▶ _What you are asked to do_:
Select all lines in the records that include "наст".

▶ _Given records_:
....

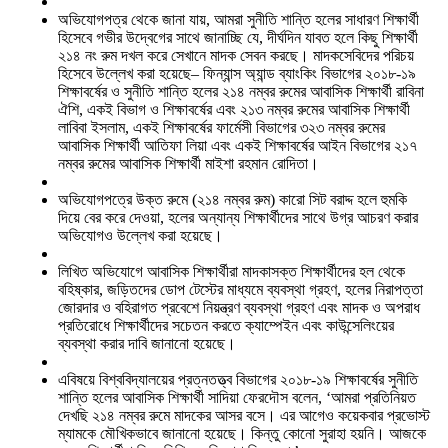
অভিযোগপত্র থেকে জানা যায়, আমরা সুনীতি শান্তি হলের সাধারণ শিক্ষার্থী
হিসেবে গভীর উদ্বেগের সাথে জানাচ্ছি যে, দীর্ঘদিন যাবত হলে কিছু শিক্ষার্থী
২১৪ নং রুম দখল করে সেখানে মাদক সেবন করছে। মাদকসেবিদের পরিচয়
হিসেবে উল্লেখ করা হয়েছে– ফিন্যান্স অ্যান্ড ব্যাংকিং বিভাগের ২০১৮-১৯
শিক্ষাবর্ষের ও সুনীতি শান্তি হলের ২১৪ নম্বর রুমের আবাসিক শিক্ষার্থী রাবিনা
ঐশি, একই বিভাগ ও শিক্ষাবর্ষের এবং ২১৩ নম্বর রুমের আবাসিক শিক্ষার্থী
লাবিবা ইসলাম, একই শিক্ষাবর্ষের ফার্মেসী বিভাগের ৩২৩ নম্বর রুমের
আবাসিক শিক্ষার্থী আতিফা লিয়া এবং একই শিক্ষাবর্ষের আইন বিভাগের ২১৭
নম্বর রুমের আবাসিক শিক্ষার্থী মাইশা রহমান রোদিতা।
অভিযোগপত্রে উক্ত রুমে (২১৪ নম্বর রুম) কারো সিট বরাদ্দ হলে হুমকি
দিয়ে বের করে দেওয়া, হলের অন্যান্য শিক্ষার্থীদের সাথে উগ্র আচরণ করার
অভিযোগও উল্লেখ করা হয়েছে।
লিখিত অভিযোগে আবাসিক শিক্ষার্থীরা মাদকাসক্ত শিক্ষার্থীদের হল থেকে
বহিষ্কার, জড়িতদের ডোপ টেস্টের মাধ্যমে ব্যবস্থা গ্রহণ, হলের নিরাপত্তা
জোরদার ও বহিরাগত প্রবেশে নিয়ন্ত্রণ ব্যবস্থা গ্রহণ এবং মাদক ও অপরাধ
প্রতিরোধে শিক্ষার্থীদের সচেতন করতে ক্যাম্পেইন এবং কাউন্সেলিংয়ের
ব্যবস্থা করার দাবি জানানো হয়েছে।
এবিষয়ে বিশ্ববিদ্যালয়ের প্রত্নতত্ত্ব বিভাগের ২০১৮-১৯ শিক্ষাবর্ষের সুনীতি
শান্তি হলের আবাসিক শিক্ষার্থী সাদিয়া ফেরদৌস বলেন, ‘আমরা প্রতিনিয়ত
দেখছি ২১৪ নম্বর রুমে মাদকের আসর বসে। এর আগেও কয়েকবার প্রভোস্ট
ম্যামকে মৌখিকভাবে জানানো হয়েছে। কিন্তু কোনো সুরাহা হয়নি। আজকে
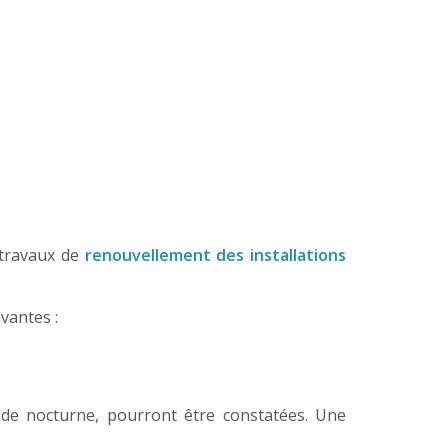
 travaux de
renouvellement des installations
vantes :
de nocturne, pourront être constatées. Une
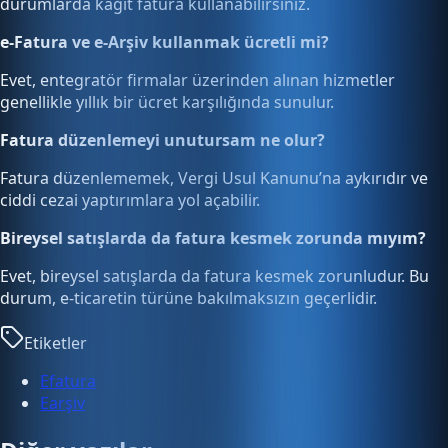
durumlarda kağıt fatura kullanabilirsiniz.
e-Fatura ve e-Arşiv kullanmak ücretli mi?
Evet, entegratör firmalar üzerinden alınan hizmetler
genellikle yıllık bir ücret karşılığında sunulur.
Fatura düzenlemeyi unutursam ne olur?
Fatura düzenlememek, Vergi Usul Kanunu’na aykırıdır ve
ciddi cezai yaptırımlara yol açabilir.
Bireysel satışlarda da fatura kesmek zorunda mıyım?
Evet, bireysel satışlarda da fatura kesmek zorunludur. Bu
durum, e-ticaretin türüne bakılmaksızın geçerlidir.
Etiketler
Efatura
Earşiv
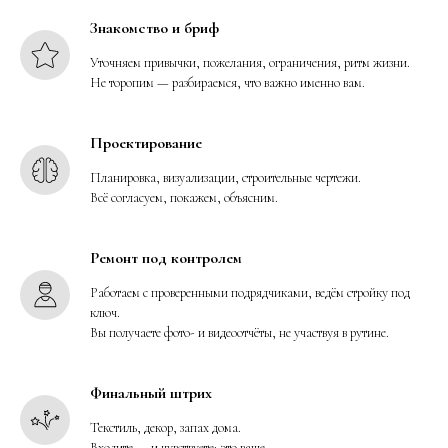
Знакомство и бриф
Уточняем привычки, пожелания, ограничения, ритм жизни.
Не торопим — разбираемся, что важно именно вам.
Проектирование
Планировка, визуализации, строительные чертежи.
Всё согласуем, покажем, объясним.
Ремонт под контролем
Работаем с проверенными подрядчиками, ведём стройку под
ключ.
Вы получаете фото- и видеоотчёты, не участвуя в рутине.
Финальный штрих
Текстиль, декор, запах дома.
Входите — и чувствуете: это ваше.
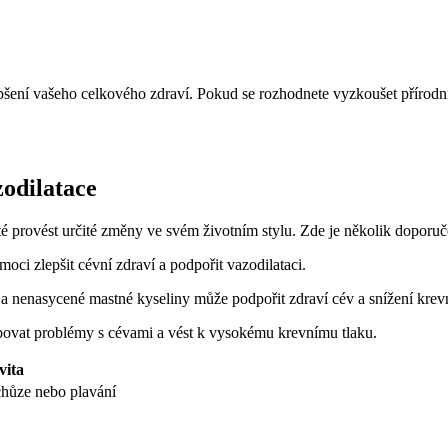
pšení vašeho celkového zdraví. Pokud se rozhodnete vyzkoušet přírodní 
zodilatace
žité provést určité změny ve svém životním stylu. Zde je několik dopor
oci zlepšit cévní zdraví a podpořit vazodilataci.
k a nenasycené mastné kyseliny může podpořit zdraví cév a snížení krev
ovat problémy s cévami a vést k vysokému krevnímu tlaku.
vita
 chůze nebo plavání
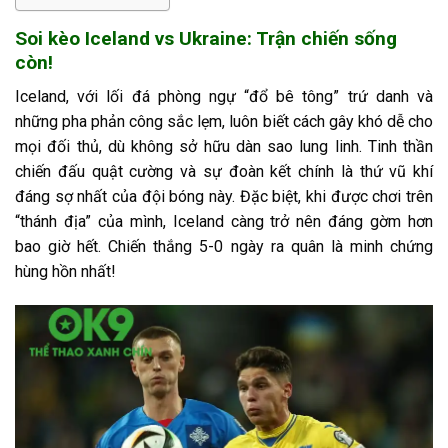
Soi kèo Iceland vs Ukraine: Trận chiến sống
còn!
Iceland, với lối đá phòng ngự “đổ bê tông” trứ danh và
những pha phản công sắc lẹm, luôn biết cách gây khó dễ cho
mọi đối thủ, dù không sở hữu dàn sao lung linh. Tinh thần
chiến đấu quật cường và sự đoàn kết chính là thứ vũ khí
đáng sợ nhất của đội bóng này. Đặc biệt, khi được chơi trên
“thánh địa” của mình, Iceland càng trở nên đáng gờm hơn
bao giờ hết. Chiến thắng 5-0 ngày ra quân là minh chứng
hùng hồn nhất!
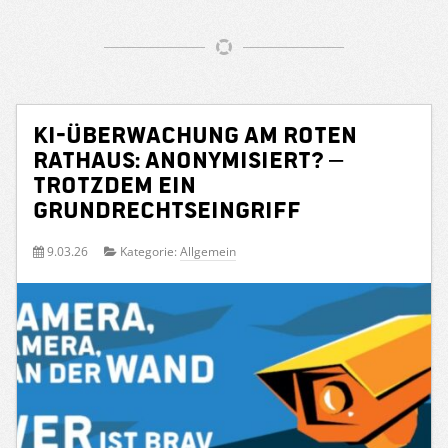
KI-Überwachung am Roten
Rathaus: Anonymisiert? –
Trotzdem ein
Grundrechtseingriff
9.03.26
Kategorie:
Allgemein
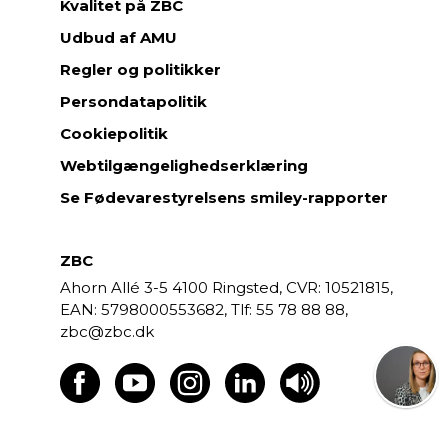
Kvalitet på ZBC
Udbud af AMU
Regler og politikker
Persondatapolitik
Cookiepolitik
Webtilgængelighedserklæring
Se Fødevarestyrelsens smiley-rapporter
ZBC
Ahorn Allé 3-5
4100 Ringsted,
CVR: 10521815,
EAN: 5798000553682,
55 78 88 88,
zbc@zbc.dk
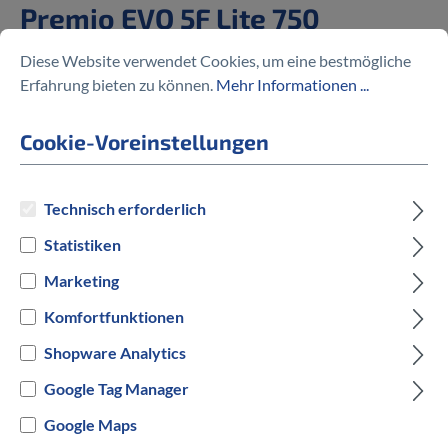
Premio EVO 5F Lite 750
Diese Website verwendet Cookies, um eine bestmögliche
%
2.489,40 €
4.149,00 €
(40% gespart)
Erfahrung bieten zu können.
Mehr Informationen ...
Cookie-Voreinstellungen
Preise inkl. MwSt. zzgl. Versandkosten
Technisch erforderlich
Statistiken
auswählen
Rahmengröße in cm
Marketing
45 cm
Komfortfunktionen
Shopware Analytics
auswählen
Hersteller Farbe
Google Tag Manager
Grau
Google Maps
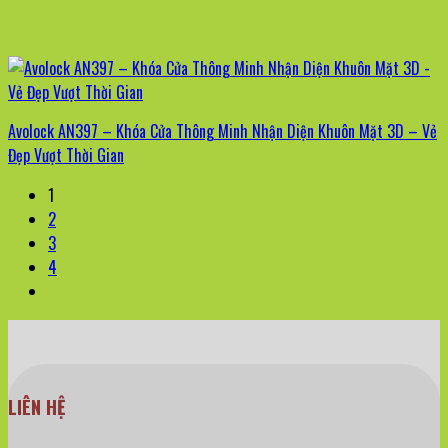
Avolock AN397 – Khóa Cửa Thông Minh Nhận Diện Khuôn Mặt 3D – Vẻ
Đẹp Vượt Thời Gian
1
2
3
4
LIÊN HỆ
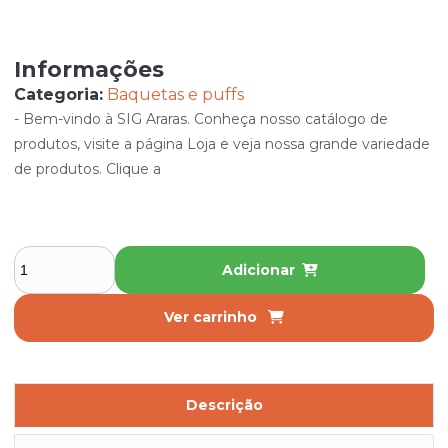
Informações
Categoria:
Baquetas e puffs
- Bem-vindo à SIG Araras. Conheça nosso catálogo de
produtos, visite a página Loja e veja nossa grande variedade
de produtos. Clique a
Adicionar
Ver carrinho
Descrição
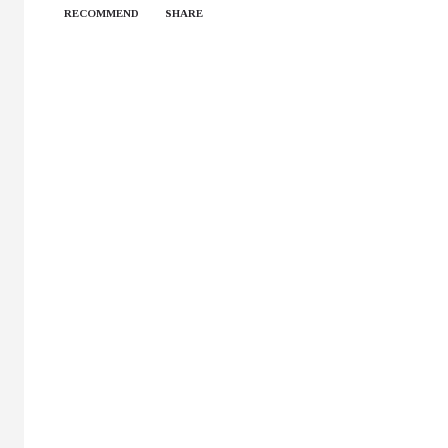
RECOMMEND
SHARE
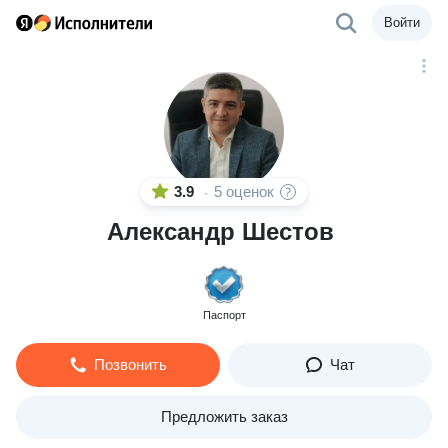
Войти
3.9
5 оценок
·
Александр Шестов
Паспорт
Позвонить
Чат
Предложить заказ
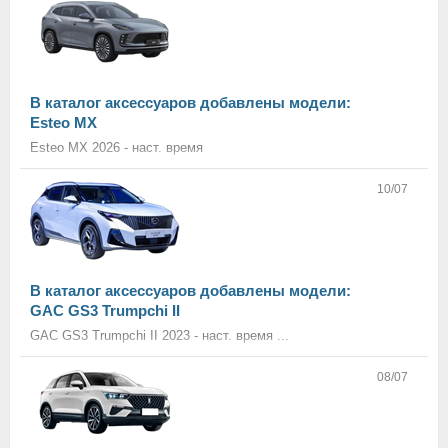
В каталог аксессуаров добавлены модели:
Esteo MX
Esteo MX 2026 - наст. время
10/07
В каталог аксессуаров добавлены модели:
GAC GS3 Trumpchi II
GAC GS3 Trumpchi II 2023 - наст. время ...
08/07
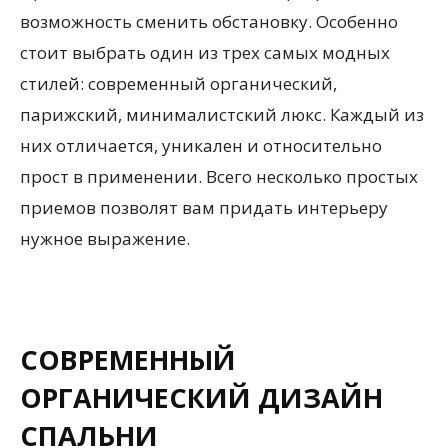
возможность сменить обстановку. Особенно
стоит выбрать один из трех самых модных
стилей: современный органический,
парижский, минималистский люкс. Каждый из
них отличается, уникален и относительно
прост в применении. Всего несколько простых
приемов позволят вам придать интерьеру
нужное выражение.
СОВРЕМЕННЫЙ
ОРГАНИЧЕСКИЙ ДИЗАЙН
СПАЛЬНИ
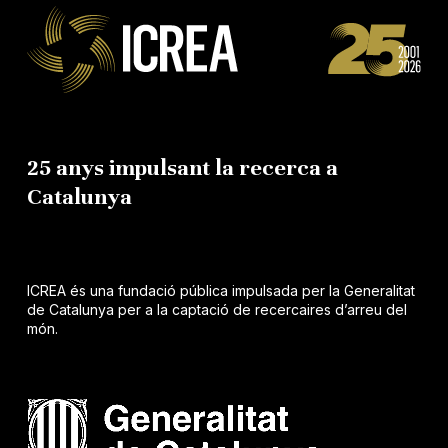
25 anys impulsant la recerca a
Catalunya
ICREA és una fundació pública impulsada per la Generalitat
de Catalunya per a la captació de recercaires d’arreu del
món.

....

▶ _Output_:
Esteo MX 2026 - наст. время
GAC GS3 Trumpchi II 2023 - наст. время ...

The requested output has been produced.